The PetaLibrary active+archive is a means of automatically replicating your data across our active and archive PetaLibrary tiers. Rather than purchase an active and archive allocation and synchronizing data between the two, you can purchase the active+archive tier, and we will manage the replication for you. With this type of allocation, you have full access to the active tier only, and we manage replicating data to the archive tier for you.

The benefits of purchasing an active+archive allocation over purchasing your own active and archive allocations:

  • No object limit: a standalone archive allocation is subject to the 10,000 object (file/directory) limit.

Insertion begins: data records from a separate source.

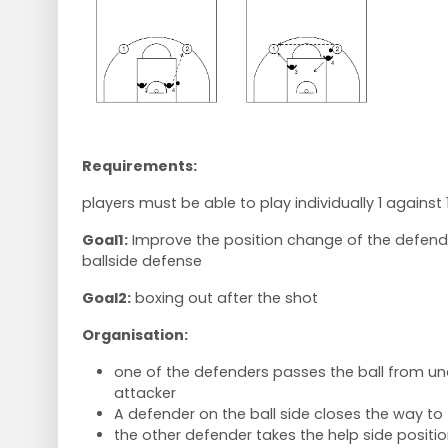
Requirements:
players must be able to play individually 1 against 
Goal1:
Improve the position change of the defend
ballside defense
Goal2:
boxing out after the shot
Organisation:
one of the defenders passes the ball from un
attacker
A defender on the ball side closes the way to 
the other defender takes the help side positio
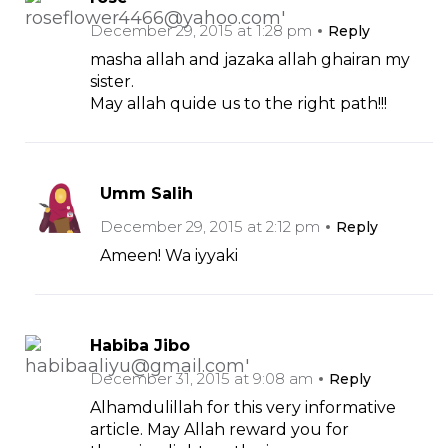
December 29, 2015 at 1:28 pm
Reply
masha allah and jazaka allah ghairan my
sister.
May allah quide us to the right path!!!
Umm Salih
December 29, 2015 at 2:12 pm
Reply
Ameen! Wa iyyaki
Habiba Jibo
December 31, 2015 at 9:08 am
Reply
Alhamdulillah for this very informative
article. May Allah reward you for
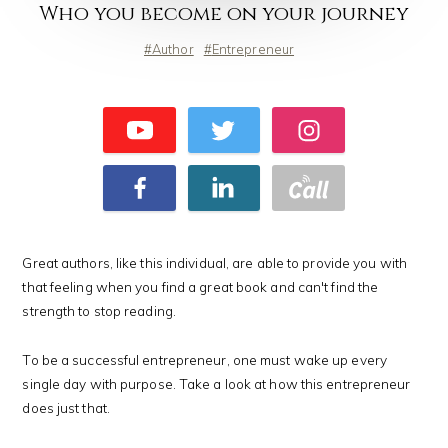
Who you become on your journey
Author
Entrepreneur
Great authors, like this individual, are able to provide you with
that feeling when you find a great book and can't find the
strength to stop reading.
To be a successful entrepreneur, one must wake up every
single day with purpose. Take a look at how this entrepreneur
does just that.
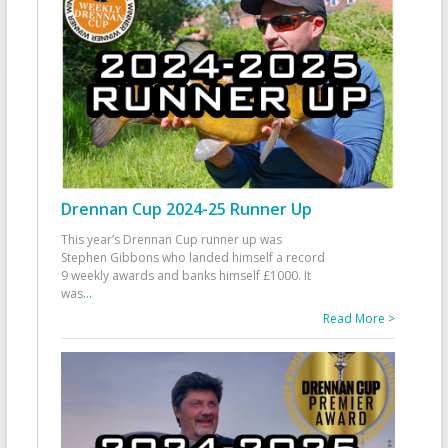
Drennan Cup 2024-25 Runner Up
This year’s Drennan Cup runner up was
Stephen Gibbons who landed himself a record
9 weekly awards and banks himself £1000. It
was
...
Read More >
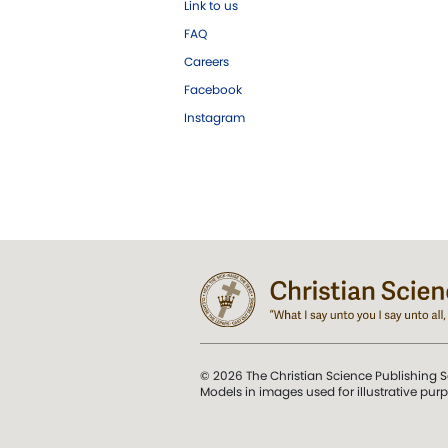
Link to us
FAQ
Careers
Facebook
Instagram
© 2026 The Christian Science Publishing S
Models in images used for illustrative pur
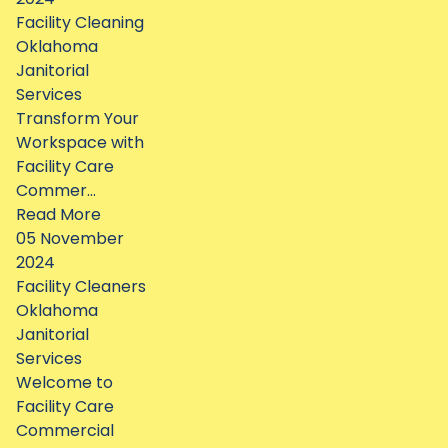
Facility Cleaning
Oklahoma
Janitorial
Services
Transform Your
Workspace with
Facility Care
Commer...
Read More
05 November
2024
Facility Cleaners
Oklahoma
Janitorial
Services
Welcome to
Facility Care
Commercial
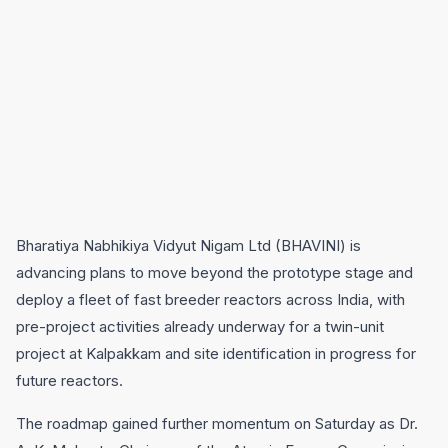
Bharatiya Nabhikiya Vidyut Nigam Ltd (BHAVINI) is
advancing plans to move beyond the prototype stage and
deploy a fleet of fast breeder reactors across India, with
pre-project activities already underway for a twin-unit
project at Kalpakkam and site identification in progress for
future reactors.
The roadmap gained further momentum on Saturday as Dr.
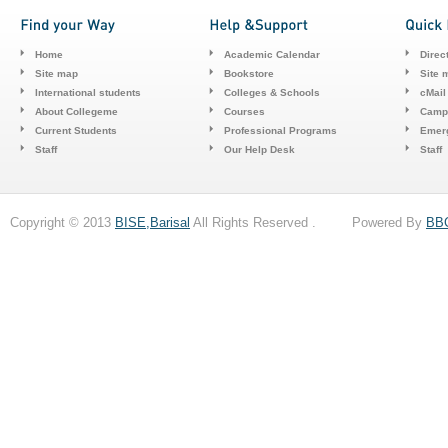
Home
Academic Calendar
Direc
Site map
Bookstore
Site 
International students
Colleges & Schools
cMail
About Collegeme
Courses
Camp
Current Students
Professional Programs
Emerg
Staff
Our Help Desk
Staff
Copyright © 2013
BISE,Barisal
All Rights Reserved . Powered By
BB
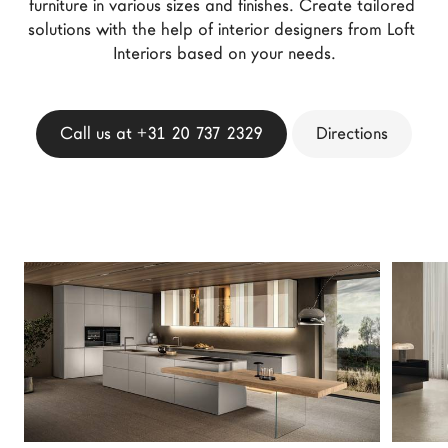
furniture in various sizes and finishes. Create tailored 
LAGO Homes
solutions with the help of interior designers from Loft 
News
Interiors based on your needs.
Configurator
Press
Call us at +31 20 737 2329
Directions
Catalogues
Contacts
Language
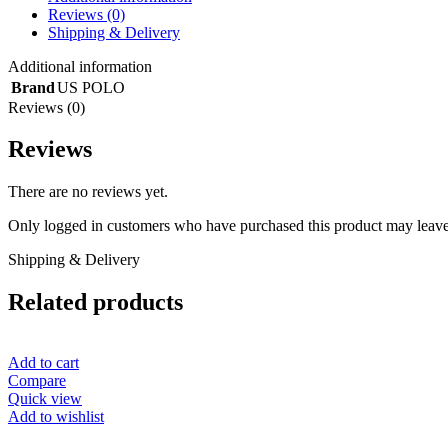
Reviews (0)
Shipping & Delivery
Additional information
Brand
US POLO
Reviews (0)
Reviews
There are no reviews yet.
Only logged in customers who have purchased this product may leave
Shipping & Delivery
Related products
Add to cart
Compare
Quick view
Add to wishlist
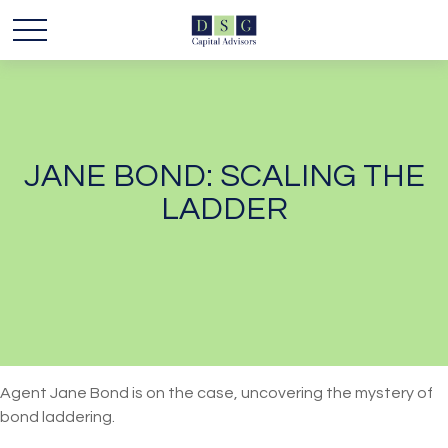
JANE BOND: SCALING THE
LADDER
Agent Jane Bond is on the case, uncovering the mystery of
bond laddering.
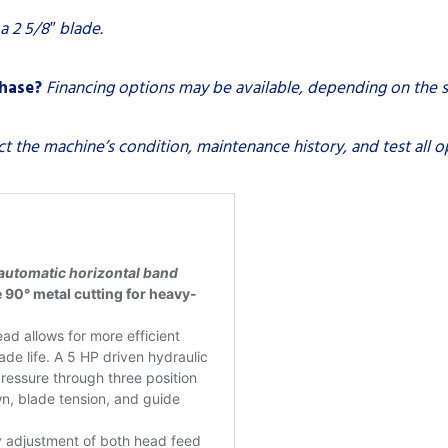
 a 2 5/8″ blade.
chase?
Financing options may be available, depending on the s
ct the machine’s condition, maintenance history, and test all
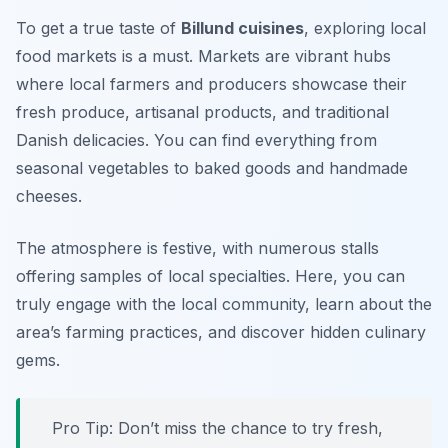
To get a true taste of
Billund cuisines
, exploring local
food markets is a must. Markets are vibrant hubs
where local farmers and producers showcase their
fresh produce, artisanal products, and traditional
Danish delicacies. You can find everything from
seasonal vegetables to baked goods and handmade
cheeses.
The atmosphere is festive, with numerous stalls
offering samples of local specialties. Here, you can
truly engage with the local community, learn about the
area’s farming practices, and discover hidden culinary
gems.
Pro Tip: Don’t miss the chance to try fresh,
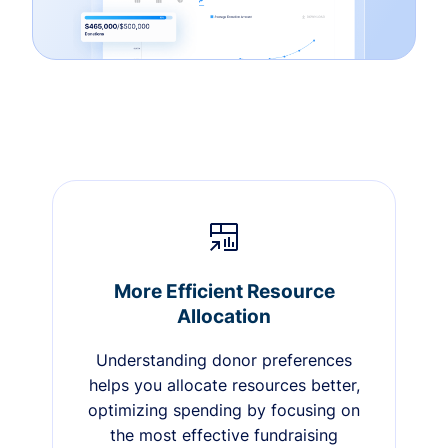
More Efficient Resource
Allocation
Understanding donor preferences
helps you allocate resources better,
optimizing spending by focusing on
the most effective fundraising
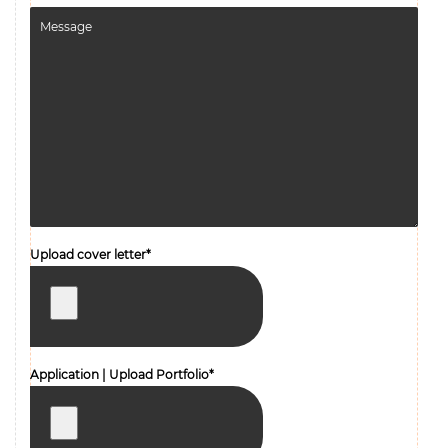
Upload cover letter*
Application | Upload Portfolio*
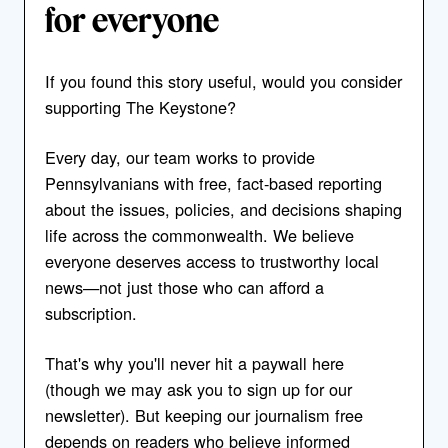
for everyone
If you found this story useful, would you consider
supporting The Keystone?
Every day, our team works to provide
Pennsylvanians with free, fact-based reporting
about the issues, policies, and decisions shaping
life across the commonwealth. We believe
everyone deserves access to trustworthy local
news—not just those who can afford a
subscription.
That's why you'll never hit a paywall here
(though we may ask you to sign up for our
newsletter). But keeping our journalism free
depends on readers who believe informed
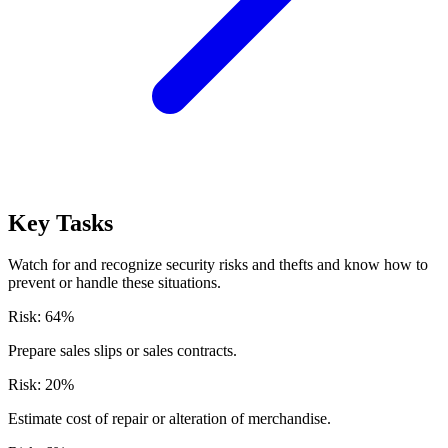
Key Tasks
Watch for and recognize security risks and thefts and know how to
prevent or handle these situations.
Risk:
64
%
Prepare sales slips or sales contracts.
Risk:
20
%
Estimate cost of repair or alteration of merchandise.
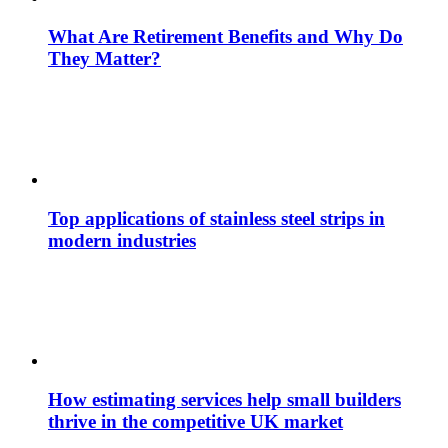
What Are Retirement Benefits and Why Do
They Matter?
Top applications of stainless steel strips in
modern industries
How estimating services help small builders
thrive in the competitive UK market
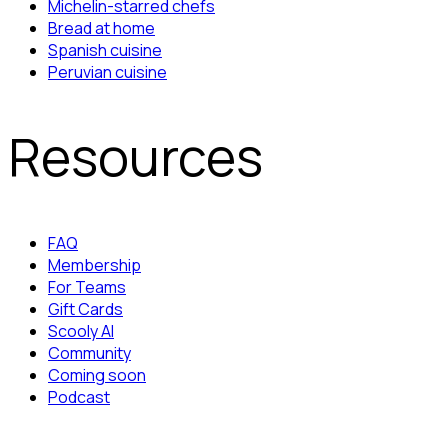
Michelin-starred chefs
Bread at home
Spanish cuisine
Peruvian cuisine
Resources
FAQ
Membership
For Teams
Gift Cards
Scooly AI
Community
Coming soon
Podcast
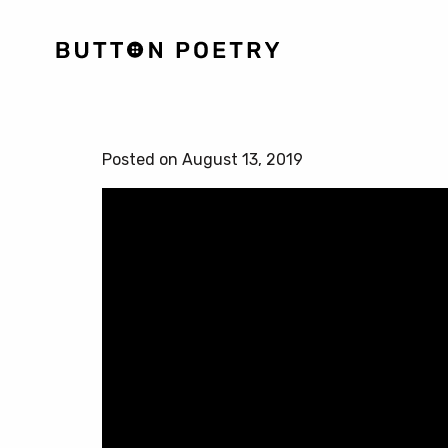
Posted on August 13, 2019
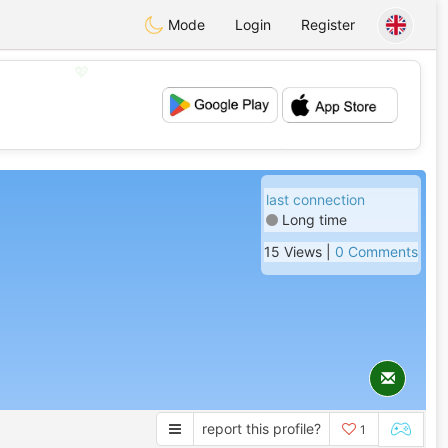
Mode
Login
Register
💖
💕
last connection
Long time
15 Views |
0 Comments
report this profile?
1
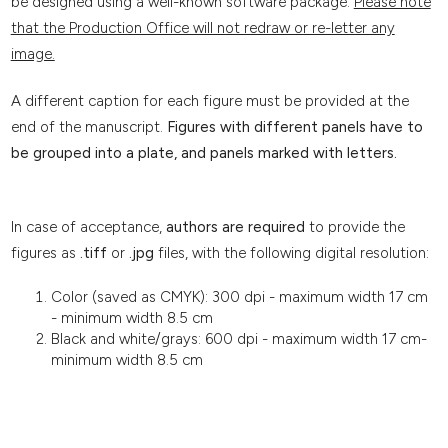
be designed using a well-known software package.
Please note
that the Production Office will not redraw or re-letter any
image.
A different caption for each figure must be provided at the
end of the manuscript.
Figures with different panels have to
be grouped into a plate, and panels marked with letters.
In case of acceptance,
authors are required
to provide the
figures as
.tiff
or
.jpg
files, with the following digital resolution:
Color (saved as CMYK): 300 dpi - maximum width 17 cm
- minimum width 8.5 cm
Black and white/grays: 600 dpi - maximum width 17 cm-
minimum width 8.5 cm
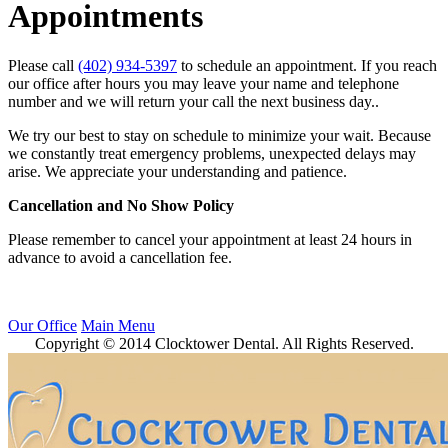
Appointments
Please call
(402) 934-5397
to schedule an appointment. If you reach
our office after hours you may leave your name and telephone
number and we will return your call the next business day..
We try our best to stay on schedule to minimize your wait. Because
we constantly treat emergency problems, unexpected delays may
arise. We appreciate your understanding and patience.
Cancellation and No Show Policy
Please remember to cancel your appointment at least 24 hours in
advance to avoid a cancellation fee.
Our Office
Main Menu
Copyright © 2014 Clocktower Dental. All Rights Reserved.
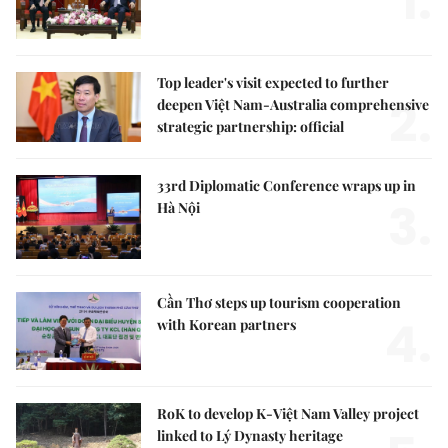
1.
Top leader's visit expected to further
2.
deepen Việt Nam-Australia comprehensive
strategic partnership: official
33rd Diplomatic Conference wraps up in
3.
Hà Nội
Cần Thơ steps up tourism cooperation
4.
with Korean partners
RoK to develop K-Việt Nam Valley project
linked to Lý Dynasty heritage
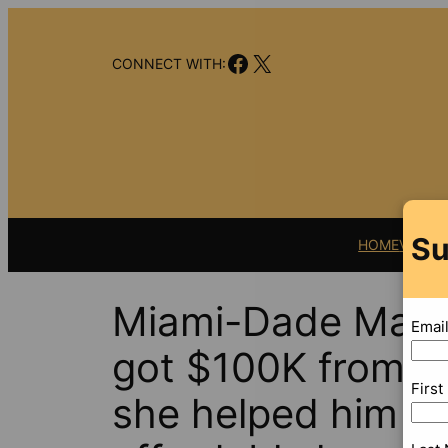
Skip
to
Facebook
X
content
CONNECT WITH:
Su
HOME
VIDEO
Miami-Dade Mayor
Emai
got $100K from Li
Firs
she helped him se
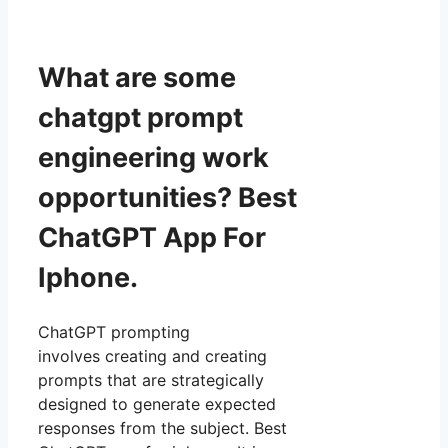
What are some
chatgpt prompt
engineering work
opportunities? Best
ChatGPT App For
Iphone.
ChatGPT prompting
involves creating and creating
prompts that are strategically
designed to generate expected
responses from the subject. Best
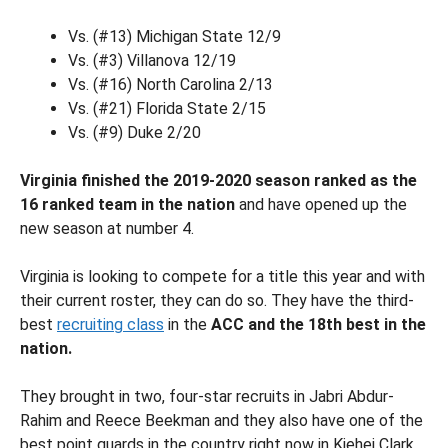
Vs. (#13) Michigan State 12/9
Vs. (#3) Villanova 12/19
Vs. (#16) North Carolina 2/13
Vs. (#21) Florida State 2/15
Vs. (#9) Duke 2/20
Virginia finished the 2019-2020 season ranked as the
16 ranked team in the nation
and have opened up the
new season at number 4.
Virginia is looking to compete for a title this year and with
their current roster, they can do so. They have the third-
best
recruiting class
in the
ACC and the 18th best in the
nation.
They brought in two, four-star recruits in Jabri Abdur-
Rahim and Reece Beekman and they also have one of the
best point guards in the country right now in Kiehei Clark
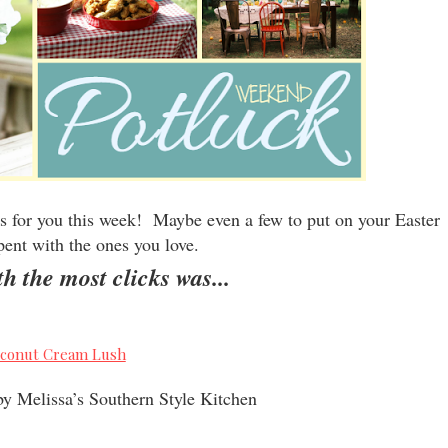
 for you this week! Maybe even a few to put on your Easter
pent with the ones you love.
h the most clicks was...
y Melissa’s Southern Style Kitchen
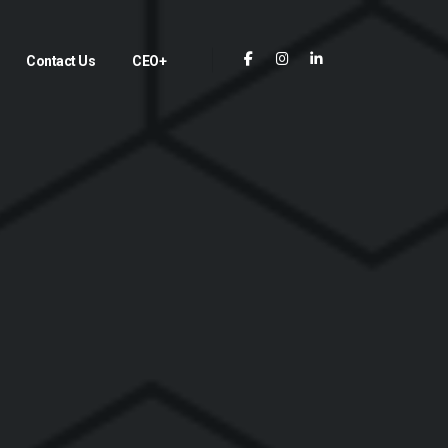
Contact Us
CEO+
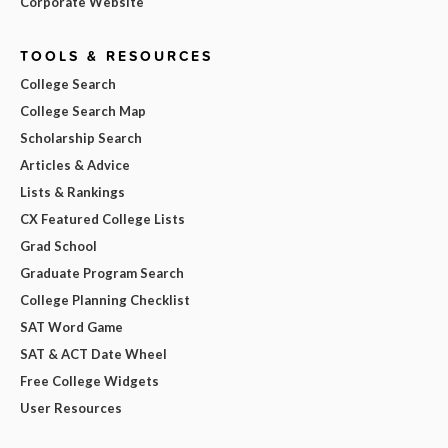
Corporate Website
TOOLS & RESOURCES
College Search
College Search Map
Scholarship Search
Articles & Advice
Lists & Rankings
CX Featured College Lists
Grad School
Graduate Program Search
College Planning Checklist
SAT Word Game
SAT & ACT Date Wheel
Free College Widgets
User Resources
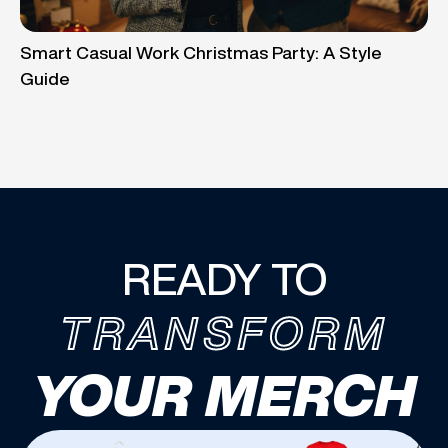
Smart Casual Work Christmas Party: A Style
Guide
READY TO
TRANSFORM
YOUR MERCH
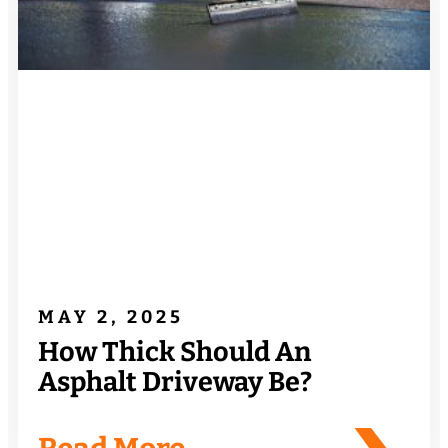
MAY 2, 2025
How Thick Should An
Asphalt Driveway Be?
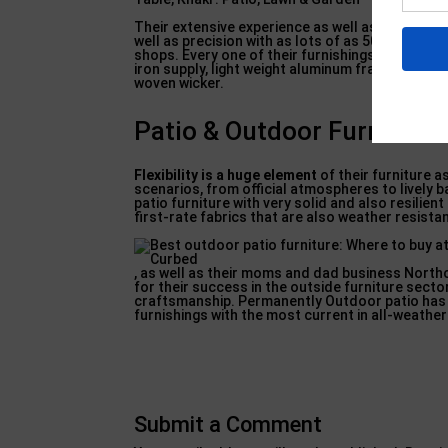
Their extensive experience as well as time in th
well as precision with as lots of as 50 pairs of 
shops. Every one of their furnishings is built 
iron supply, light weight aluminum frameworks f
woven wicker.
Patio & Outdoor Furniture 
Flexibility is a huge element
of their furniture a
scenarios, from official atmospheres to lively b
patio furniture with very solid and also resilien
first-rate fabrics that are also weather resistan
, as well as their moms and dad business Northc
for their success in the outside furniture sector
craftsmanship. Permanently Outdoor patio has a
furnishings with the most current in all-weather
Submit a Comment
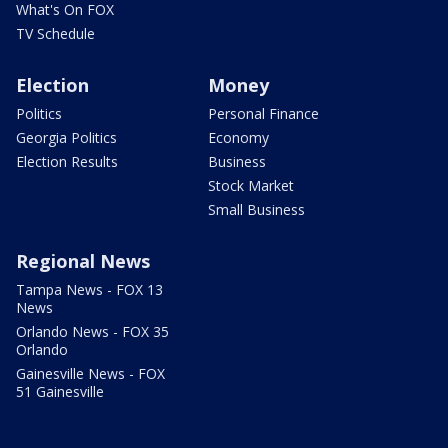
What's On FOX
TV Schedule
Election
Money
Politics
Personal Finance
Georgia Politics
Economy
Election Results
Business
Stock Market
Small Business
Regional News
Tampa News - FOX 13
News
Orlando News - FOX 35
Orlando
Gainesville News - FOX
51 Gainesville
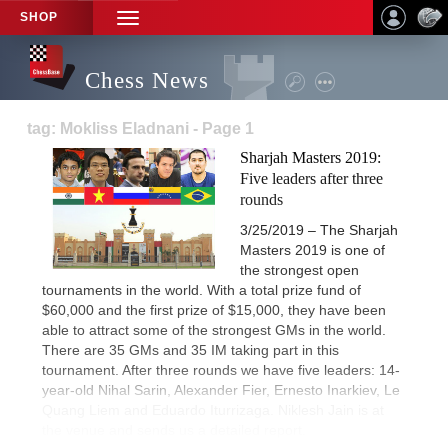
SHOP
TOGGLE
NAVIGATION
Chess News
tag: Mokliss Eladnani - Page 1
Sharjah Masters 2019:
Five leaders after three
rounds
3/25/2019 – The Sharjah
Masters 2019 is one of
the strongest open
tournaments in the world. With a total prize fund of
$60,000 and the first prize of $15,000, they have been
able to attract some of the strongest GMs in the world.
There are 35 GMs and 35 IM taking part in this
tournament. After three rounds we have five leaders: 14-
year-old Nihal Sarin, Alexander Fier, Ernesto Inarkiev, Le
Quang Liem and Eduardo Iturrizaga. Niklesh Jain is at
the venue and sends us a detailed report.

Since active allocations do not have an object limit, the archive component of an active+archive allocation also does not have an object limit.

  • Automatic replication: We replicate the data between the two tiers for you, every fifteen minutes.

The means of replication between the active and archive tiers uses ZFS snapshots. The replication process copies any snapshots that exist on the active tier but do not exist on the archive tier, and likewise removes any snapshots that exist on the archive tier but are not present on the active tier. Therefore, if you ask us to prune ZFS snapshots aggressively on your active+archive allocation, this reduces the snapshot count on both the active and the archive tier. The active+archive tier is not an incremental backup, it is a time-delayed mirror of the ZFS snapshots of your active allocation. Snapshots are the best way to preserve your historical data in incremental steps, and replication ensures that your snapshots exist in two physical buildings. Physical isolation is important for events like fire and water damage that could damage one copy of your data beyond hope of recovery.

The PetaLibrary Archive tier is configured to maximize data integrity over performance. Its triple parity data protection makes it a robust system with respect to disk failures. Although the Archive allocation tier is robust, all current allocations within this tier are hosted in a single location. In the event of a disaster at this location, we cannot guarantee the safety of this data. To add an extra layer of protection, we offer the Archive + DR (Disaster Recovery) tier. The Archive + DR tier offers the same benefits as the Archive tier in addition to a monthly backup of the data to an offsite location. The backup process and any needed restoration efforts will be managed entirely by CURC staff.